Há pessoas que atravessam a vida ocupando o lugar de quem sustenta, resolve, cuida e antecipa as necessidades dos outros. São vistas como responsáveis, fortes e disponíveis. No entanto, internamente, muitas carregam um cansaço silencioso, dificuldade de reconhecer os próprios limites e uma sensação persistente de esvaziamento.
Nesses casos, o sofrimento não aparece como crise evidente, mas como desgaste contínuo. A vida segue funcionando, enquanto algo do sujeito vai ficando para trás.
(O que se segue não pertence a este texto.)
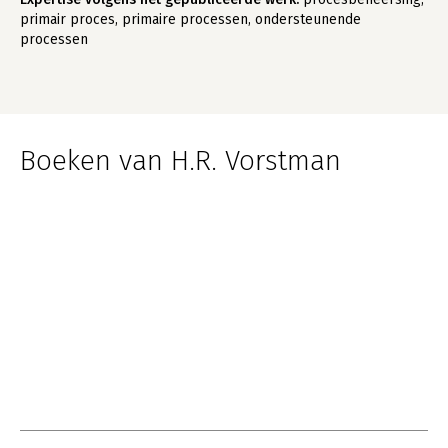
primair proces, primaire processen, ondersteunende
processen
Boeken van H.R. Vorstman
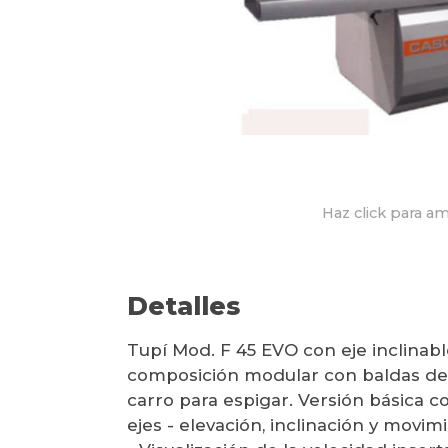
Haz click para am
Detalles
Tupí Mod. F 45 EVO con eje inclinabl
composición modular con baldas de
carro para espigar. Versión básica c
ejes - elevación, inclinación y movim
Do ponto de vista psicanalítico, o excesso de responsabilidade não se reduz a um traço de personalidade ou a um problema de organização. Ele costuma se constituir como uma posição subjetiva: um modo de se vincular ao outro e de garantir pertencimento.
Muitas vezes, esse lugar se constrói cedo, quando cuidar, sustentar ou não dar trabalho foi a forma possível de manter o vínculo. Na vida adulta, essa posição se repete, mesmo quando já não é necessária, e começa a produzir sofrimento.
Dizer “não” pode ser vivido como ameaça. Colocar limites desperta culpa, ansiedade ou medo de abandono. O sujeito se mantém disponível, mesmo quando isso custa o próprio bem-estar.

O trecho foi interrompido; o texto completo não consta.